There is not a single person who walks into my office who does not describe a "block" of some kind. It is as though life is one big obstacle course, and figuring out how to get beyond those obstacles is a pretty challenging thing. At times these "blocks" are small hills and at other times impossible-to-navigate mountains. For college students this may be the boredom of studying at school; for married couples, it may be the boredom of routine and the drag of responsibilities and for others. Or it may be the inability to reach the next earning bracket, the impossibility of finding a decent man or the feeling that their lives are going nowhere fast.
If we look at all of these blocks, what do they have in common? And once we understand this, what can we do about it?
All of these blocks, when examined closely have the following in common: (1) They are expressed as things outside the individual; (2) They lead to a progressive sense of hopelessness; (3) They usually lead to distractions as a form of relief; (4) They lead to the formation of "block" communities with the secret desire to succeed; (5) When they are overcome, the resulting joy does not last very long. Why is this? What is the significance of each of these factors? And what can you start thinking about to overcome these blocks?
(1) Examine The Inside Story: Nothing that we see or feel is not inside of us. If you see an apple, it is because it is an image in your brain. If you see a block, it is similar. Blocks are mind-mountains -- they are signs that your mind has somehow stopped charting a course that feels progressive. No matter how much you grapple with those outside forces, the real demon is inside-literally. Can't find a guy? Why has your brain stopped charting a course toward that? Can't find a job? Why are other people employed when you are not? Can't get over the boredom and responsibility of marriage? What are your assumptions about marriage that create this boredom? The "window" through the block is not self-blame. It is self examination. Make a list of assumptions that you have, and ask: what kind of mind-training do I need? Do you need to meditate? Do you need to help your brain out by sketching out a new course? Do you need a new experience to rejuvenate the sputtering engine of your brain?

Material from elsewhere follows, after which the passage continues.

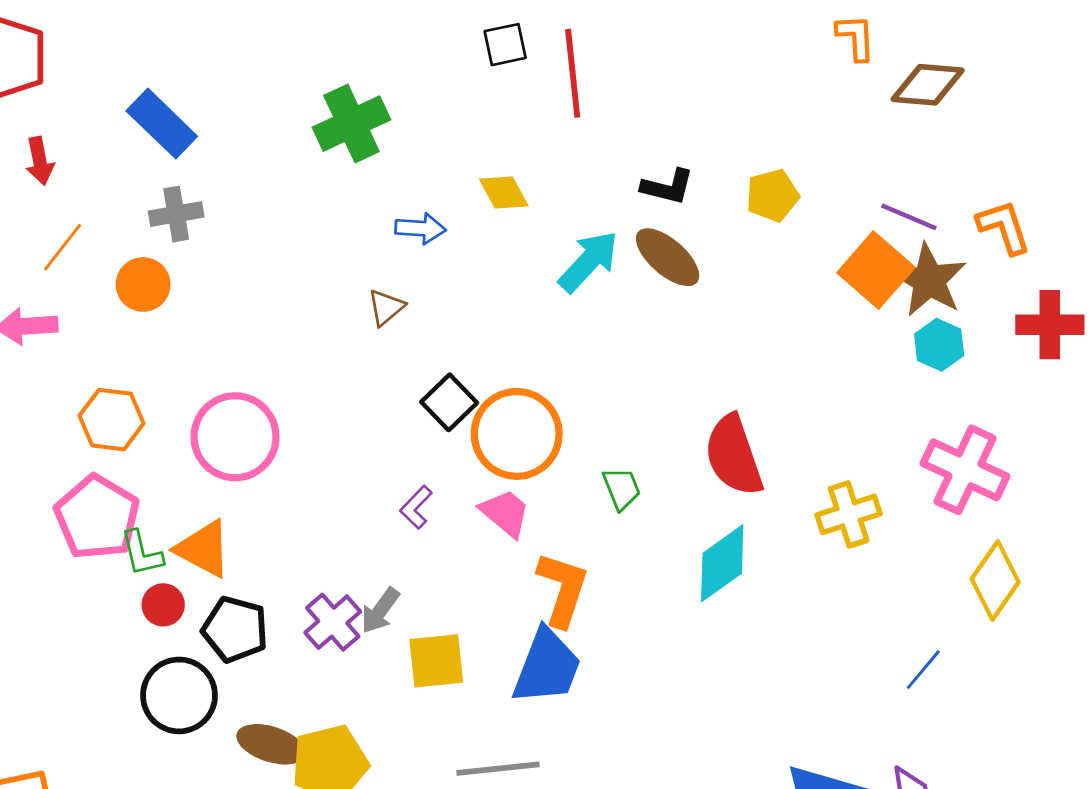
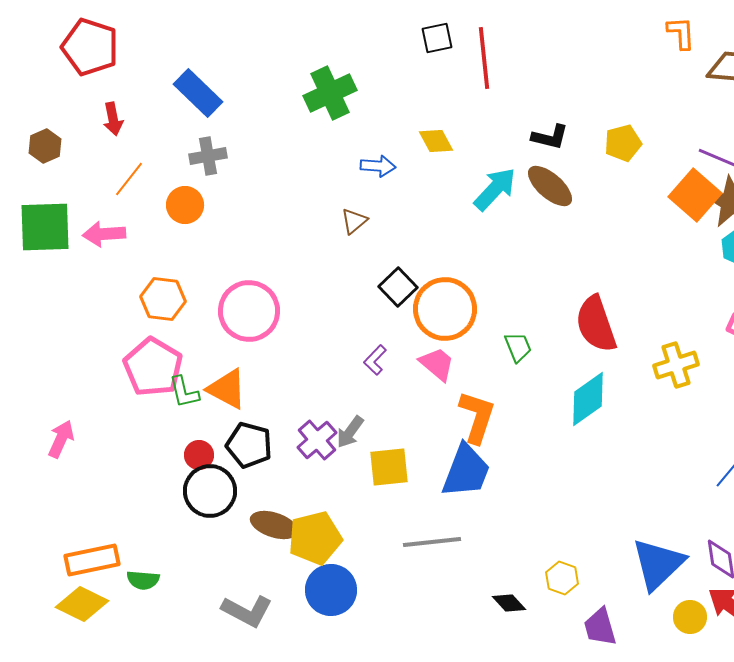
red circle: (163, 605) -> (199, 455), moved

(2) Hopelessness is perspective, not reality: Hopelessness is much like darkness or a tall mountain. To overcome these challenges, you have to turn on the light or find a safe way to climb the mountain. The lack of energy that we feel about this occurs because we imagine that the light will automatically come on (it actually sometimes does -- see sunrise) or that we can jump over mountains. When you come across a block, rather than losing all steam because you cannot pole vault over a mountain, consider that this is a hike. Take time off to enjoy the scenery. Avoid jagged edges. Find the least resistance path to your goal. This often requires stopping your daily trudging and asking: if this were an easier way, what would this be? Hopelessless is merely searching without a plan. Hope is a plan for a journey without knowing the destination.

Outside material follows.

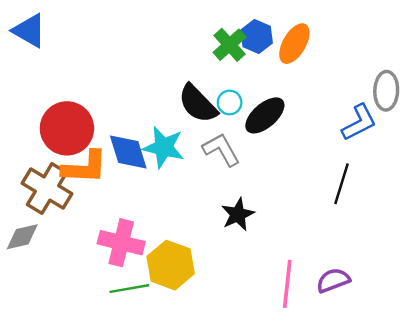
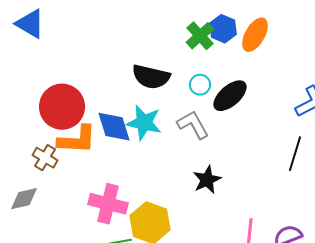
black semicircle: (198, 104) -> (151, 77), moved, turned -33
brown cross: (47, 188) -> (45, 158), size x0.6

(3) Distractions are energy boosters; couple them with plans: If you have just had a great time, see this as an energy boost. Too often, our great times are confined to partying, followed by a hangover. People live out the hangover and then avoid all energy boosters. Rather, after a good time, even after a hangover, reflect on that good time and use it to chart out that plan beyond the block. Don't just repeat the partying. The same thing with that great song or recent achievement. Make your plans in those mind-states, and you will be astounded how much richer they are than when you make your plans at a down time.
(4) Avoid block communities: Misery loves company. So guys seek out guys at bars to complain about women but when they leave they go back to what they have. Women do the same. Moderate people commiserate with the moderate and so on. Allow yourself to be part of a thriving community. Rather than feeling alienated, ask yourself: what are they doing that I'm not. What plans have they given their brains?
(5) Accept the fleeting joys but know that each joy can be a new level on that mountain: People often give up on joy because it does not last long enough. The beauty of this journey is the journey. The course through life is every bit as interesting as your most beloved video game if you look beyond the final score. You put money into many unknown things: arcade machines, wedding rings, that new fad diet. Why not put "money" on your life?
It is funny how blocks disappear so mysteriously when instead of looking with wide eyes at the mountain before us, we pack up a good lunch, take some water, make sure we are physically fit and start that journey toward what we want. If we can stare a mountain straight in the eyes, the mountain will succumb. The major lesson here: blocks are not easy to overcome; this recommendation is meant to be a summary and not glibly suggesting that we can just do this, but if you feel blocked in your life -- look inside. That is where the block is.